Report Examines Building Reuse in Los Angeles

 
New report examines building reuse in Los Angeles.

With over 10 million square feet of vacant space in Los Angeles’ urban core, the solution to meeting housing and office demand might appear to be clear cut. But a new report from Learning from Los Angeles, developed by the Partnership for Building reuse, sheds light on the many barriers to building reuse, including inflexible and outdated zoning regulations.

The report offers strong recommendations to promote building reuse in Los Angeles. These include modernizing the city’s zoning regulations, streamlining city approval processes, and promoting the economic, social and environmental benefits of recycling exiting buildings. The partnership will expand into four other cities nationwide in 2014.

“Los Angeles has a great track record of reusing existing buildings,” said James Lindberg, planning director at the National Trust’s Preservation Green Lab. “With the revitalization of downtown gaining momentum and new transit corridors developing, the city is poised to become an innovative national leader in sustainable development and building reuse.”

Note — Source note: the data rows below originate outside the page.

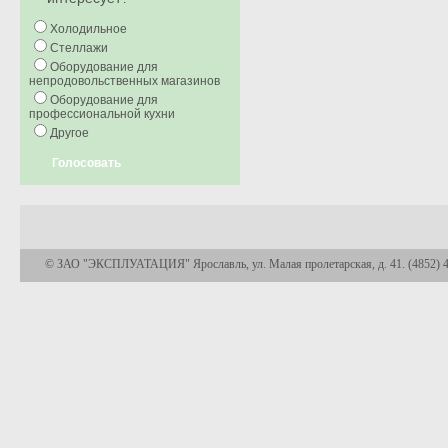
Холодильное
Стеллажи
Оборудование для
непродовольственных магазинов
Оборудование для
профессиональной кухни
Другое
Голосовать
© ЗАО "ЭКСПЛУАТАЦИЯ" Ярославль, ул. Малая пролетарская, д. 41. (4852) 45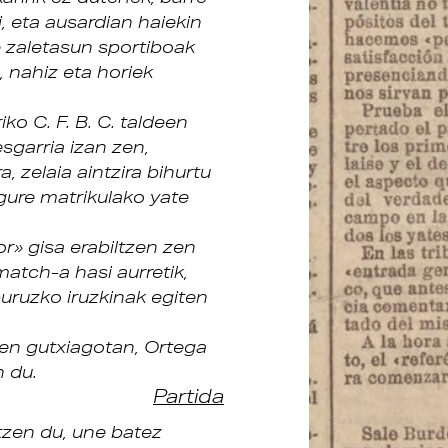
 eta ausardian haiekin
 zaletasun sportiboak
, nahiz eta horiek
ko C. F. B. C. taldeen
sgarria izan zen,
 zelaia aintzira bihurtu
ure matrikulako yate
or» gisa erabiltzen zen
atch-a hasi aurretik,
uruzko iruzkinak egiten
rden gutxiagotan, Ortega
 du.
Partida
zen du, une batez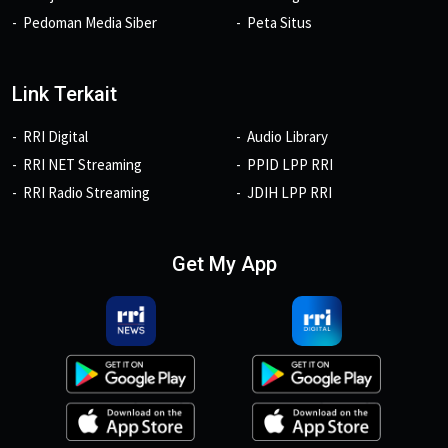
Pedoman Media Siber
Peta Situs
Link Terkait
RRI Digital
Audio Library
RRI NET Streaming
PPID LPP RRI
RRI Radio Streaming
JDIH LPP RRI
Get My App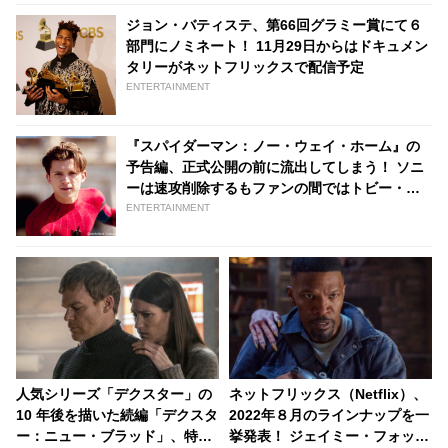
ジョン・バティステ、第66回グラミー賞にて６
部門にノミネート！ 11月29日からはドキュメン
タリーがネットフリックスで配信予定
ENTERTAINMENT
『スパイダーマン：ノー・ウェイ・ホーム』の
予告編、正式公開の前に流出してしまう！ ソニ
ーは速攻削除するもファンの間ではトビー・マ
グワイアとアンドリュー・ガーフィールドの話
ENTERTAINMENT
題でもちきり［動画あり］ | tvgroove
人気シリーズ「デクスター」の
ネットフリックス（Netflix）、
10 年後を描いた続編「デクスタ
2022年８月のラインナップを一
ー：ニュー・ブラッド」、特別
挙発表！ ジェイミー・フォック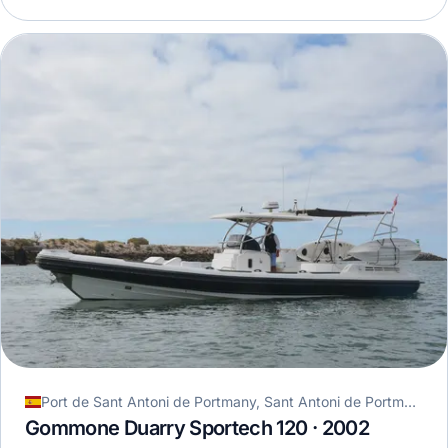
Port de Sant Antoni de Portmany, Sant Antoni de Portmany, Spagna
Gommone Duarry Sportech 120 · 2002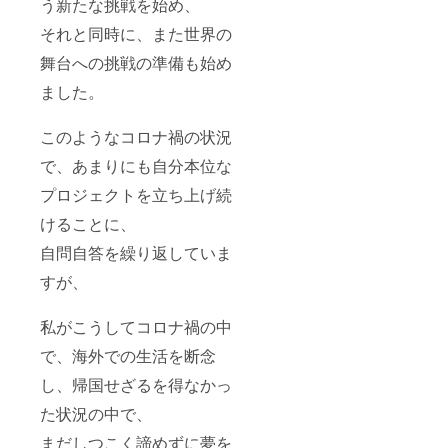
う新たな挑戦を始め、
それと同時に、また世界の
舞台への挑戦の準備も始め
ました。
このようなコロナ禍の状況
で、あまりにも自分本位な
プロジェクトを立ち上げ続
けることに、
自問自答を繰り返していま
すが、
私がこうしてコロナ禍の中
で、海外での生活を断念
し、帰国せざるを得なかっ
た状況の中で、
まだしつこく諦めずに夢を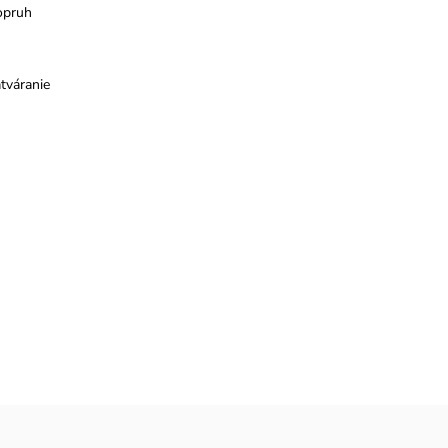
opruh
tváranie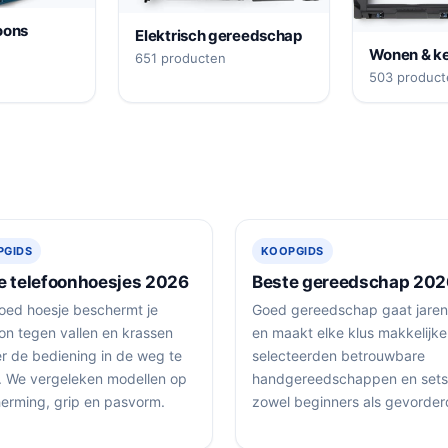
oons
Elektrisch gereedschap
Wonen & k
651 producten
503 product
PGIDS
KOOPGIDS
e telefoonhoesjes 2026
Beste gereedschap 202
oed hoesje beschermt je
Goed gereedschap gaat jare
oon tegen vallen en krassen
en maakt elke klus makkelijke
r de bediening in de weg te
selecteerden betrouwbare
n. We vergeleken modellen op
handgereedschappen en sets
erming, grip en pasvorm.
zowel beginners als gevorder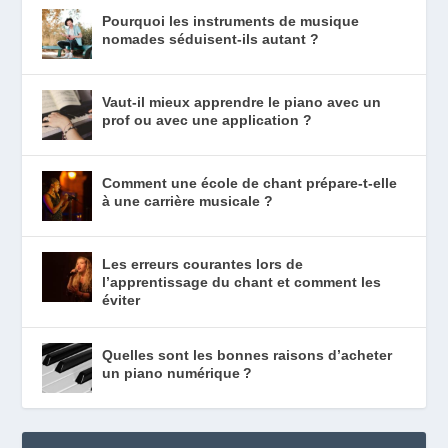
Pourquoi les instruments de musique
nomades séduisent-ils autant ?
Vaut-il mieux apprendre le piano avec un
prof ou avec une application ?
Comment une école de chant prépare-t-elle
à une carrière musicale ?
Les erreurs courantes lors de
l’apprentissage du chant et comment les
éviter
Quelles sont les bonnes raisons d’acheter
un piano numérique ?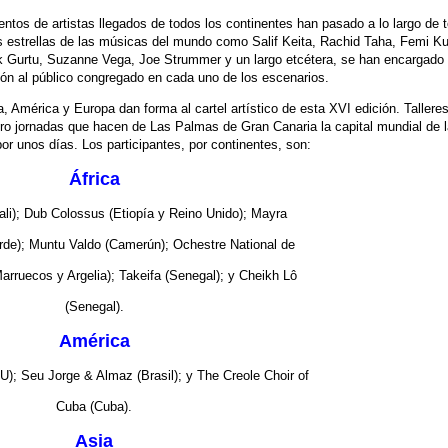
entos de artistas llegados de todos los continentes han pasado a lo largo de 
s estrellas de las músicas del mundo como Salif Keita, Rachid Taha, Femi Kut
ok Gurtu, Suzanne Vega, Joe Strummer y un largo etcétera, se han encargado
ción al público congregado en cada uno de los escenarios.
ia, América y Europa dan forma al cartel artístico de esta XVI edición. Talleres
tro jornadas que hacen de Las Palmas de Gran Canaria la capital mundial de 
r unos días. Los participantes, por continentes, son:
África
i); Dub Colossus (Etiopía y Reino Unido); Mayra
de); Muntu Valdo (Camerún); Ochestre National de
arruecos y Argelia); Takeifa (Senegal); y Cheikh Lô
(Senegal).
América
); Seu Jorge & Almaz (Brasil); y The Creole Choir of
Cuba (Cuba).
Asia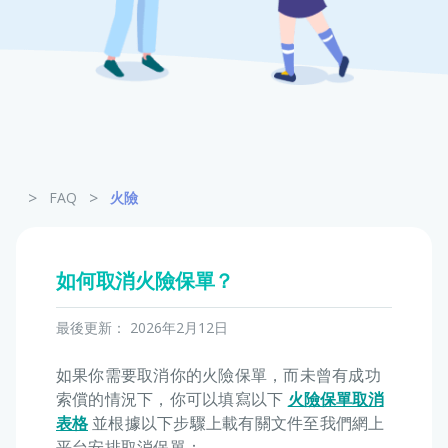
寵物保險
龜鳥保險
>
>
FAQ
火險
如何取消火險保單？
最後更新：
2026年2月12日
如果你需要取消你的火險保單，而未曾有成功
索償的情況下，你可以填寫以下
火險保單取消
表格
並根據以下步驟上載有關文件至我們網上
平台安排取消保單：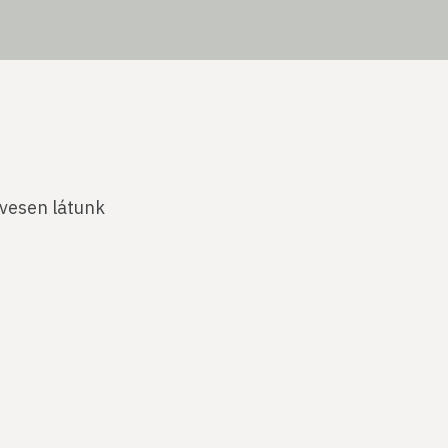
ívesen látunk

Passage of the Los Angeles Adaptive Reuse Ordinance (ARO) in 1999 has demonstrated the benefits of reusing vacant buildings. More than 60 downtown buildings have been rehabilitated through the ARO, creating space for 14,000 new residents and helping to spur new infill construction that has swelled the downtown population from 18,000 to over 50,000 today. But with an estimated 500,000 jobs downtown, there is still plenty of demand for additional housing, creative office space, hotel rooms, retail outlets, and entertainment and cultural venues.

"The ARO showed how removing regulatory barriers can unlock the potential of older buildings," said Tom Gilmore, of Gilmore Associates, the first developer to use the ARO. "Now we have the opportunity to take this a step further.”

The report can be downloaded on the National Trust for Historic Preservation’s website.